La tradizione popolare, dunque, riprende il simbolo del dono proprio di quella religiosa. In realtà, però, già gli antichi Romani si scambiavano doni dal 17 al 23 dicembre, periodo in cui celebravano i Saturnalia, la festa in onore di Saturno e li chiamavano strenne, da cui il termine ancora oggi in uso di strenna natalizia.
La dea Strenia
La parola strenna verrebbe dalla lingua sabina, ma è da mettere in relazione anche con il latino austrinus “del freddo rigido” o con il greco strenòs “forza”, e significava “salute” (Elpidiano), da cui anche l’aggettivo italiano “strenuo”. La tradizione dello scambio di strenne discenderebbe da Tazio (o forse da Romolo), re sabino, che per primo avrebbe colto dei ramoscelli nel bosco sacro a Strenia o Strenua per farne dono come buon augurio per il nuovo anno (Varrone).
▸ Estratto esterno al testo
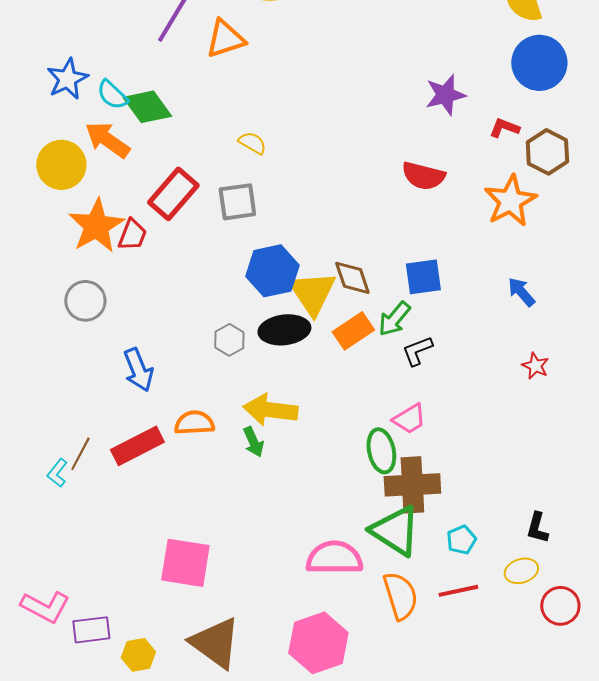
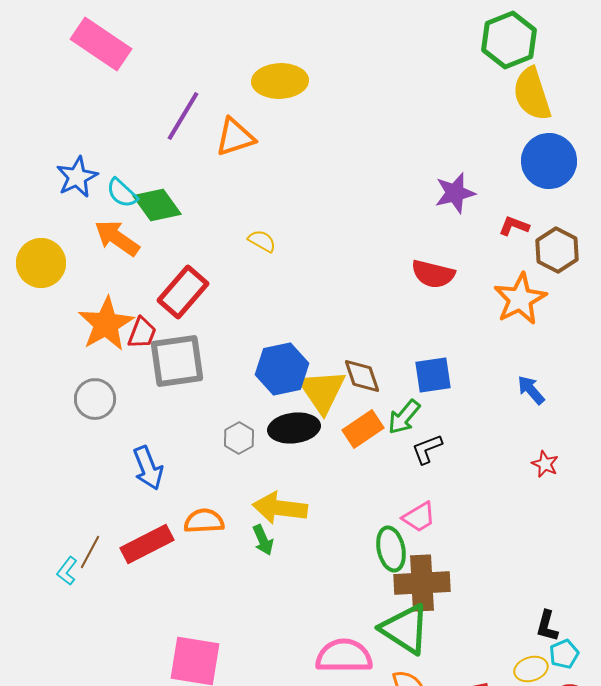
yellow circle: (61, 165) -> (41, 263), moved
gray square: (237, 202) -> (177, 361), moved, size x1.4
cyan pentagon: (461, 540) -> (564, 654), moved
Questo bosco si trovava tra Celio ed Esquilino, secondo Varrone, ai piedi del Celio, secondo Ovidio.
I Romani usavano regalare statuette bianche di Strenia in occasione delle nascite, nere per una morte. Durante i Saturnalia, si donavano ai bambini biscotti di marzapane che raffiguravano la dea Strenia con tre seni. Questi dolcetti ci ricordano certamente i dolciumi che la Befana porta in dono ai bambini.
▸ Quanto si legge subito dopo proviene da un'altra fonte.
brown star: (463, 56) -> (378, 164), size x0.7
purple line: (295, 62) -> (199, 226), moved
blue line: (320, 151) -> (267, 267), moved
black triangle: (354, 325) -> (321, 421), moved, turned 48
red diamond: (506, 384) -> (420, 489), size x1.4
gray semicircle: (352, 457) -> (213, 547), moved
Deverra e i ramoscelli sacri
Sul Mons Viminalis c’era anche il bosco di salix viminalis, sacro a Deverra, con i cui ramoscelli si costruivano scope per spazzare le abitazioni, le soglie soprattutto, al fine di tenere lontani gli spiriti maligni.
Le scope erano anche poste alla ianua (porta) di casa come protezione da questi spiriti, alla fine del vecchio e inizio del nuovo anno (confrontiamo l’etimologia di ianua con Ianuarius, gennaio). Certamente a noi tutti queste scope richiamano alla mente i piccoli oggetti a forma di scopa, di diverso materiale, che usiamo scambiarci come portafortuna in questo periodo di inizio d’anno.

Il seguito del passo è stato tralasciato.